Debito pubblico: lo sapevate che l’Italia, dal 1980 ad oggi, ha già pagato quasi 4 mila miliardi di interessi?/ MATTINALE 479

17 dicembre 2019

Ma le sorprese non finiscono qui. Leggendo questo articolo scopriremo qual è la genesi del debito pubblico italiano. E che, rispetto al debito pubblico attuale – 2 mila e 400 miliardi di euro circa – gl’italiani hanno già pagato quasi 4 mila miliardi di interessi. Scopriremo perché la Francia, che è messa peggio di noi, si è invece avvantaggiata. Anche se oggi deve affrontare una rivolta sociale dagli esiti imprevedibili 

Ma quando nasce questo benedetto debito pubblico italiano? Prima del 1981 il problema non esisteva. Tutto succede in quell’anno, quando due personaggi – almeno ufficialmente è così – decidono che l’Italia deve cominciare a indebitarsi. Il primo è l’allora Governatore della Banca d’Italia, Carlo Azeglio Ciampi; il secondo e l’allora Ministro del Tesoro, il democristiano Beniamino Andreatta.

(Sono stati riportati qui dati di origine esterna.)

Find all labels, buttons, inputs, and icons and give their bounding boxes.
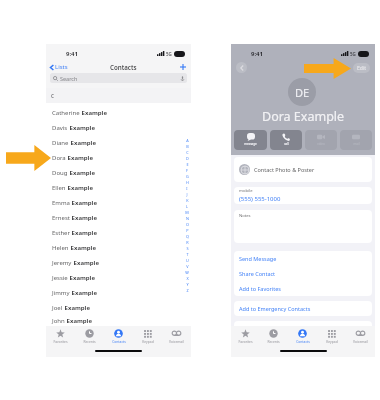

Porta l’impronta di questi due personaggi il cosiddetto ‘divorzio’ tra Banca d’Italia e Tesoro. Da allora in poi la Banca d’Italia non potrà più acquistare i titoli di Stato emessi sul mercato primario. In gergo tecnico, la Banca d’Italia, dal 1981, non svolge più il ruolo di prestatrice di ultima istanza.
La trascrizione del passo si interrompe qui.